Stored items
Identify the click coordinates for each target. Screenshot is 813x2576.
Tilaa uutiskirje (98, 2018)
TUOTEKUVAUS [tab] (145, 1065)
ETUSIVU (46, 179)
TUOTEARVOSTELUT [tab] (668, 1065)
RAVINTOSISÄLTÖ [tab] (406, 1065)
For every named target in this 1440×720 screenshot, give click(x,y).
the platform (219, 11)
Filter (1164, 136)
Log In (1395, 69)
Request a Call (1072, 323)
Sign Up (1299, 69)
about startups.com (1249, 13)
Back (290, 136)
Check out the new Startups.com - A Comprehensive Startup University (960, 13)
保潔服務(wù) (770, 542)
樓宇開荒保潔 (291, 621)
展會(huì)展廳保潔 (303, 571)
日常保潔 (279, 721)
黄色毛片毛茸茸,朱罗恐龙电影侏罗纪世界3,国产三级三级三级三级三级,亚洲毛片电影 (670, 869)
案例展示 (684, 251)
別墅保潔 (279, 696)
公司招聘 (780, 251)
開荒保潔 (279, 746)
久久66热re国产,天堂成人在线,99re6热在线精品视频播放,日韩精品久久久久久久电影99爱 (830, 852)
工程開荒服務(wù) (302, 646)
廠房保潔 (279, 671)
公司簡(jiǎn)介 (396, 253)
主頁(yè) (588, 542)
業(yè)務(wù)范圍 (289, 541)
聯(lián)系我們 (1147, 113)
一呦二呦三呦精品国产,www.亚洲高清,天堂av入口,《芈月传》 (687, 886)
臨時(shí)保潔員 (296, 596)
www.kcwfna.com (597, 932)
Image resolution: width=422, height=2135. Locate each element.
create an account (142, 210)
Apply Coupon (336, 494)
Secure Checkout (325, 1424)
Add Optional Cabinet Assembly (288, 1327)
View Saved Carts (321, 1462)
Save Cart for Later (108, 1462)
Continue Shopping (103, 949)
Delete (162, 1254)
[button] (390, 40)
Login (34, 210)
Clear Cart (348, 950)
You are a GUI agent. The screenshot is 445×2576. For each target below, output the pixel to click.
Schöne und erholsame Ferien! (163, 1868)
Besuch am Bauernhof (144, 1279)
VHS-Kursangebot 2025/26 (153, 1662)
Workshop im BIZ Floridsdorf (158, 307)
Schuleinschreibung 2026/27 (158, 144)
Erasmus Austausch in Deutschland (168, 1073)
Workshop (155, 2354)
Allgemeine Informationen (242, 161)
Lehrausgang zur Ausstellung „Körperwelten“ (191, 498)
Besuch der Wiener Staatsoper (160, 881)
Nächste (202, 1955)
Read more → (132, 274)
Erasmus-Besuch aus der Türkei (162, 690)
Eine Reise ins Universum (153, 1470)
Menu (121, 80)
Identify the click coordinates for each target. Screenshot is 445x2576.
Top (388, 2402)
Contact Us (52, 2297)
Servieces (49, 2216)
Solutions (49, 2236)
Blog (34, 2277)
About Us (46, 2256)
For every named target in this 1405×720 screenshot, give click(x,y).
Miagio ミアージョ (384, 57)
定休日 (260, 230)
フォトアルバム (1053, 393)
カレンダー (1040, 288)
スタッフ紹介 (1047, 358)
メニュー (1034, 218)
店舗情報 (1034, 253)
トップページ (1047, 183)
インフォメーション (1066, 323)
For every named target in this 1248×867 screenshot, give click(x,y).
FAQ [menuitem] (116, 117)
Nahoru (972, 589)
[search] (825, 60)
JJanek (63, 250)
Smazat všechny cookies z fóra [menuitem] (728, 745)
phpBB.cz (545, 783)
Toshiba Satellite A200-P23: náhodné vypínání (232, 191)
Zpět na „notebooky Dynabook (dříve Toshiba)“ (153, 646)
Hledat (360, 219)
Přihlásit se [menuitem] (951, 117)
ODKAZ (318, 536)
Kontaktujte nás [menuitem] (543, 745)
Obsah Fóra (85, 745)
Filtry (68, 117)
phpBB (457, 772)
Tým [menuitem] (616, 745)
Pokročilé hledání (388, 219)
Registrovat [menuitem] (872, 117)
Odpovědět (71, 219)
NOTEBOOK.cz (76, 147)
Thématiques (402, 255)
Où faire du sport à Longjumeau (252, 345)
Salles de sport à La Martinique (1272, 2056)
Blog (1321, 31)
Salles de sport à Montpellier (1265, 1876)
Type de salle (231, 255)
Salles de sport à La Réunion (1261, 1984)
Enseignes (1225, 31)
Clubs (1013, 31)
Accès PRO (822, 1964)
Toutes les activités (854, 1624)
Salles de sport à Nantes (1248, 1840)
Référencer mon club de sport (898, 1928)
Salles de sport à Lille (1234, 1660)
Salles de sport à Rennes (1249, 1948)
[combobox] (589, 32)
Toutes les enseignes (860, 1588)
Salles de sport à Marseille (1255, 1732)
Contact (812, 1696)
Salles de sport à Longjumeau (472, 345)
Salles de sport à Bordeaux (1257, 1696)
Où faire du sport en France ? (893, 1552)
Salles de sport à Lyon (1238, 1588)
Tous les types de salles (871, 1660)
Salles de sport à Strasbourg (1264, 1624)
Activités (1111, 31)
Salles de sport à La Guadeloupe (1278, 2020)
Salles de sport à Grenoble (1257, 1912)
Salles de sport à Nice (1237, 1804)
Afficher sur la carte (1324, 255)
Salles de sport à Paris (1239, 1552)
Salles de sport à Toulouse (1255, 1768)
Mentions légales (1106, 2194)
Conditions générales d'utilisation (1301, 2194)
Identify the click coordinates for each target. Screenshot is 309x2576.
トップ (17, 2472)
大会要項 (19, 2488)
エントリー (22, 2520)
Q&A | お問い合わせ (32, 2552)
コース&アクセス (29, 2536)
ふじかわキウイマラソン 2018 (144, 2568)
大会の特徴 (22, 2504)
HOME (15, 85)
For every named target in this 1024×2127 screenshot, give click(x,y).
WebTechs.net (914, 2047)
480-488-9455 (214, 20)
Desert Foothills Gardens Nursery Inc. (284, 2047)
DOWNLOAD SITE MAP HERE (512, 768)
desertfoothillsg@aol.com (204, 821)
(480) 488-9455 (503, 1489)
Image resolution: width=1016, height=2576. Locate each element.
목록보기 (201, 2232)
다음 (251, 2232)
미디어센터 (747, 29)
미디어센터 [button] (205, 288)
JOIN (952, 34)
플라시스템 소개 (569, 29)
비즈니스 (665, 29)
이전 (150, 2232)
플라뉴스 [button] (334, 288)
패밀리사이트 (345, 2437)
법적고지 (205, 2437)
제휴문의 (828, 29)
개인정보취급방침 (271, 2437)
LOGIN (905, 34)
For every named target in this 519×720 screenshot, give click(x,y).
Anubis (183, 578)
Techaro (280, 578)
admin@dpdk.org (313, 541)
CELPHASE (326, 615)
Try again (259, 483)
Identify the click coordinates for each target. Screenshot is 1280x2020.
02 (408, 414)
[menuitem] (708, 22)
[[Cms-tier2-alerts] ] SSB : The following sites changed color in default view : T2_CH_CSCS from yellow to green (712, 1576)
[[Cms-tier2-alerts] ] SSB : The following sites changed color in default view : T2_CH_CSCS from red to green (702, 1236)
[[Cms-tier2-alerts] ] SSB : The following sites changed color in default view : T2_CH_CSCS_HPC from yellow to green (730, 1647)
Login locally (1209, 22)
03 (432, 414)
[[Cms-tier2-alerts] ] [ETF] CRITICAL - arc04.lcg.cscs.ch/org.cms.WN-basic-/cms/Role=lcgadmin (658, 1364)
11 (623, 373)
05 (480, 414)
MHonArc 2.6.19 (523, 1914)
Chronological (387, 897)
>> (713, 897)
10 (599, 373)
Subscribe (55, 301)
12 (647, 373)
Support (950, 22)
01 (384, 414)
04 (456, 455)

Task directions: Each line above must be output exactly as it stands.

Output for this task:
Identify the click coordinates for each target. Screenshot is 813x2576.
Tilaa uutiskirje (98, 2018)
TUOTEKUVAUS [tab] (145, 1065)
ETUSIVU (46, 179)
TUOTEARVOSTELUT [tab] (668, 1065)
RAVINTOSISÄLTÖ [tab] (406, 1065)
For every named target in this 1440×720 screenshot, give click(x,y).
the platform (219, 11)
Filter (1164, 136)
Log In (1395, 69)
Request a Call (1072, 323)
Sign Up (1299, 69)
about startups.com (1249, 13)
Back (290, 136)
Check out the new Startups.com - A Comprehensive Startup University (960, 13)
保潔服務(wù) (770, 542)
樓宇開荒保潔 (291, 621)
展會(huì)展廳保潔 (303, 571)
日常保潔 (279, 721)
黄色毛片毛茸茸,朱罗恐龙电影侏罗纪世界3,国产三级三级三级三级三级,亚洲毛片电影 (670, 869)
案例展示 (684, 251)
別墅保潔 (279, 696)
公司招聘 (780, 251)
開荒保潔 (279, 746)
久久66热re国产,天堂成人在线,99re6热在线精品视频播放,日韩精品久久久久久久电影99爱 (830, 852)
工程開荒服務(wù) (302, 646)
廠房保潔 (279, 671)
公司簡(jiǎn)介 (396, 253)
主頁(yè) (588, 542)
業(yè)務(wù)范圍 (289, 541)
聯(lián)系我們 (1147, 113)
一呦二呦三呦精品国产,www.亚洲高清,天堂av入口,《芈月传》 (687, 886)
臨時(shí)保潔員 (296, 596)
www.kcwfna.com (597, 932)
Image resolution: width=422, height=2135. Locate each element.
create an account (142, 210)
Apply Coupon (336, 494)
Secure Checkout (325, 1424)
Add Optional Cabinet Assembly (288, 1327)
View Saved Carts (321, 1462)
Save Cart for Later (108, 1462)
Continue Shopping (103, 949)
Delete (162, 1254)
[button] (390, 40)
Login (34, 210)
Clear Cart (348, 950)
You are a GUI agent. The screenshot is 445×2576. For each target below, output the pixel to click.
Schöne und erholsame Ferien! (163, 1868)
Besuch am Bauernhof (144, 1279)
VHS-Kursangebot 2025/26 (153, 1662)
Workshop im BIZ Floridsdorf (158, 307)
Schuleinschreibung 2026/27 (158, 144)
Erasmus Austausch in Deutschland (168, 1073)
Workshop (155, 2354)
Allgemeine Informationen (242, 161)
Lehrausgang zur Ausstellung „Körperwelten“ (191, 498)
Besuch der Wiener Staatsoper (160, 881)
Nächste (202, 1955)
Read more → (132, 274)
Erasmus-Besuch aus der Türkei (162, 690)
Eine Reise ins Universum (153, 1470)
Menu (121, 80)
Identify the click coordinates for each target. Screenshot is 445x2576.
Top (388, 2402)
Contact Us (52, 2297)
Servieces (49, 2216)
Solutions (49, 2236)
Blog (34, 2277)
About Us (46, 2256)
For every named target in this 1405×720 screenshot, give click(x,y).
Miagio ミアージョ (384, 57)
定休日 (260, 230)
フォトアルバム (1053, 393)
カレンダー (1040, 288)
スタッフ紹介 (1047, 358)
メニュー (1034, 218)
店舗情報 (1034, 253)
トップページ (1047, 183)
インフォメーション (1066, 323)
For every named target in this 1248×867 screenshot, give click(x,y).
FAQ [menuitem] (116, 117)
Nahoru (972, 589)
[search] (825, 60)
JJanek (63, 250)
Smazat všechny cookies z fóra [menuitem] (728, 745)
phpBB.cz (545, 783)
Toshiba Satellite A200-P23: náhodné vypínání (232, 191)
Zpět na „notebooky Dynabook (dříve Toshiba)“ (153, 646)
Hledat (360, 219)
Přihlásit se [menuitem] (951, 117)
ODKAZ (318, 536)
Kontaktujte nás [menuitem] (543, 745)
Obsah Fóra (85, 745)
Filtry (68, 117)
phpBB (457, 772)
Tým [menuitem] (616, 745)
Pokročilé hledání (388, 219)
Registrovat [menuitem] (872, 117)
Odpovědět (71, 219)
NOTEBOOK.cz (76, 147)
Thématiques (402, 255)
Où faire du sport à Longjumeau (252, 345)
Salles de sport à La Martinique (1272, 2056)
Blog (1321, 31)
Salles de sport à Montpellier (1265, 1876)
Type de salle (231, 255)
Salles de sport à La Réunion (1261, 1984)
Enseignes (1225, 31)
Clubs (1013, 31)
Accès PRO (822, 1964)
Toutes les activités (854, 1624)
Salles de sport à Nantes (1248, 1840)
Référencer mon club de sport (898, 1928)
Salles de sport à Lille (1234, 1660)
Salles de sport à Rennes (1249, 1948)
[combobox] (589, 32)
Toutes les enseignes (860, 1588)
Salles de sport à Marseille (1255, 1732)
Contact (812, 1696)
Salles de sport à Longjumeau (472, 345)
Salles de sport à Bordeaux (1257, 1696)
Où faire du sport en France ? (893, 1552)
Salles de sport à Lyon (1238, 1588)
Tous les types de salles (871, 1660)
Salles de sport à Strasbourg (1264, 1624)
Activités (1111, 31)
Salles de sport à La Guadeloupe (1278, 2020)
Salles de sport à Grenoble (1257, 1912)
Salles de sport à Nice (1237, 1804)
Afficher sur la carte (1324, 255)
Salles de sport à Paris (1239, 1552)
Salles de sport à Toulouse (1255, 1768)
Mentions légales (1106, 2194)
Conditions générales d'utilisation (1301, 2194)
Identify the click coordinates for each target. Screenshot is 309x2576.
トップ (17, 2472)
大会要項 (19, 2488)
エントリー (22, 2520)
Q&A | お問い合わせ (32, 2552)
コース&アクセス (29, 2536)
ふじかわキウイマラソン 2018 (144, 2568)
大会の特徴 (22, 2504)
HOME (15, 85)
For every named target in this 1024×2127 screenshot, give click(x,y).
WebTechs.net (914, 2047)
480-488-9455 (214, 20)
Desert Foothills Gardens Nursery Inc. (284, 2047)
DOWNLOAD SITE MAP HERE (512, 768)
desertfoothillsg@aol.com (204, 821)
(480) 488-9455 (503, 1489)
Image resolution: width=1016, height=2576. Locate each element.
목록보기 (201, 2232)
다음 (251, 2232)
미디어센터 (747, 29)
미디어센터 [button] (205, 288)
JOIN (952, 34)
플라시스템 소개 (569, 29)
비즈니스 (665, 29)
이전 (150, 2232)
플라뉴스 [button] (334, 288)
패밀리사이트 (345, 2437)
법적고지 (205, 2437)
제휴문의 (828, 29)
개인정보취급방침 (271, 2437)
LOGIN (905, 34)
For every named target in this 519×720 screenshot, give click(x,y).
Anubis (183, 578)
Techaro (280, 578)
admin@dpdk.org (313, 541)
CELPHASE (326, 615)
Try again (259, 483)
Identify the click coordinates for each target. Screenshot is 1280x2020.
02 (408, 414)
[menuitem] (708, 22)
[[Cms-tier2-alerts] ] SSB : The following sites changed color in default view : T2_CH_CSCS from yellow to green (712, 1576)
[[Cms-tier2-alerts] ] SSB : The following sites changed color in default view : T2_CH_CSCS from red to green (702, 1236)
[[Cms-tier2-alerts] ] SSB : The following sites changed color in default view : T2_CH_CSCS_HPC from yellow to green (730, 1647)
Login locally (1209, 22)
03 (432, 414)
[[Cms-tier2-alerts] ] [ETF] CRITICAL - arc04.lcg.cscs.ch/org.cms.WN-basic-/cms/Role=lcgadmin (658, 1364)
11 (623, 373)
05 (480, 414)
MHonArc 2.6.19 (523, 1914)
Chronological (387, 897)
>> (713, 897)
10 (599, 373)
Subscribe (55, 301)
12 (647, 373)
Support (950, 22)
01 (384, 414)
04 (456, 455)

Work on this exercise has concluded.